I fit in with the crunchy granola do-gooders. I’m involved in eco-related clubs, partly because it looks good on your college application, and I don’t intend to stay in a crappy Midwestern town. When I graduate, I’m getting out of here, where everything feels small. Maybe that sounds like I don’t appreciate Aunt Gabby, which is the opposite of true, but I can love her without thinking this is the best place ever.
“Is she ever gonna stop with that?” one of the goth girls asks.
“Whatever. Let Princess Post-it do her thing,” says a dude with a safety pin in his ear.
I wish they’d listen to him; it’s not like I’m hurting anyone. Basically, my thing is this—and it started freshman year—I had a pack of pink Post-it notes with me on the first day of school because I was so scared I’d forget something important. Before I started at the junior high here, it had been years since I attended a normal school, and I felt pretty sure that junior high wasn’t the same as high school. So yeah, reminders. Inside my locker. On my notebooks. Everywhere.
There’s this girl, Becky, who has great hair, bouncy and red, but she’s … big. Not like me, with a small chest and a big butt, but all over large. So that day, first day of freshman gym, they didn’t have shorts or a tee that would fit her. So she’s sitting in the bleachers in her school clothes, red-faced, shiny-eyed, fighting tears while she hears people saying stuff like “orca” and “lard-ass” as we run laps. I can tell by watching her that she’s about to cry, which will just make her humiliation complete. But the bell rings before she breaks, and we go back to the locker room. The other girls treat her like she’s invisible, and I see her register that this is how high school is going to be; her place in the social strata is already cemented from one bad day. And I couldn’t change that. So I don’t know why I did it—just an inexplicable impulse—but later that afternoon, I wrote You have amazing hair on a pink Post-it and stuck it on her locker, where everyone could see it.
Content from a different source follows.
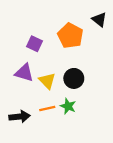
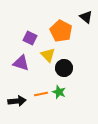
yellow triangle: (47, 81) -> (48, 55), moved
I waited for her to read it, and after she did, Becky looked around to see if somebody was punking her. So I made eye contact to be sure she knew I meant it, smiled, and gave her a thumbs-up. Maybe it was stupid; maybe it didn’t help at all, but from the way she lit up, I feel like it did. She gave me two thumbs back, and we went our separate ways.
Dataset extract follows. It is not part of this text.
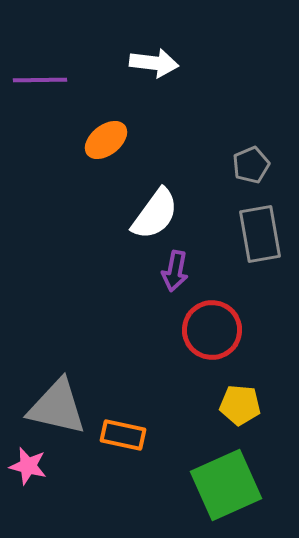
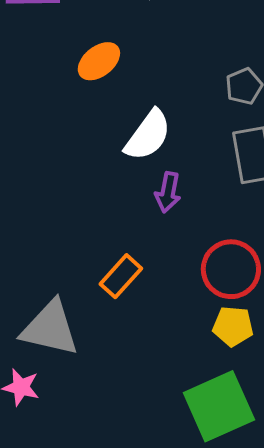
red circle: (212, 330) -> (231, 269), moved
orange rectangle: (123, 435) -> (121, 276), moved, turned -60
However, I liked the feeling. I enjoyed cheering her up. High school is hell and I’m trundling around passing out ice water. Maybe it doesn’t end the torment but if the nice balances out some of the crap, then I feel like it was worth my while. So that’s how Post-its became my thing. Hence the nickname.
I do this daily, scope for somebody having an awful day, and look for a bright side. Sometimes it’s lame, but at least I’m trying. Aunt Gabby says if you put positivity out into the world, it will come back to you tenfold. I don’t know if that’s true, but I want it to be. I’m trying so hard to build up good karma, like when you can’t see how furiously a duck is paddling beneath the placid surface of a pond.
Aunt Gabby is actually my half aunt because she was my dad’s half sister. Apparently she and Dad weren’t raised together; they have the same father, and he was the kind of guy who thought it was awesome to impregnate multiple women and then wander off. I don’t remember my grandma. She passed on when my dad was young … and he died when I was seven. That doesn’t bode well for my potential lifespan, I suppose. But bad ends run in my blood, not genetic disorders or congenital health problems. So whatever goes wrong, at least it’ll be quick.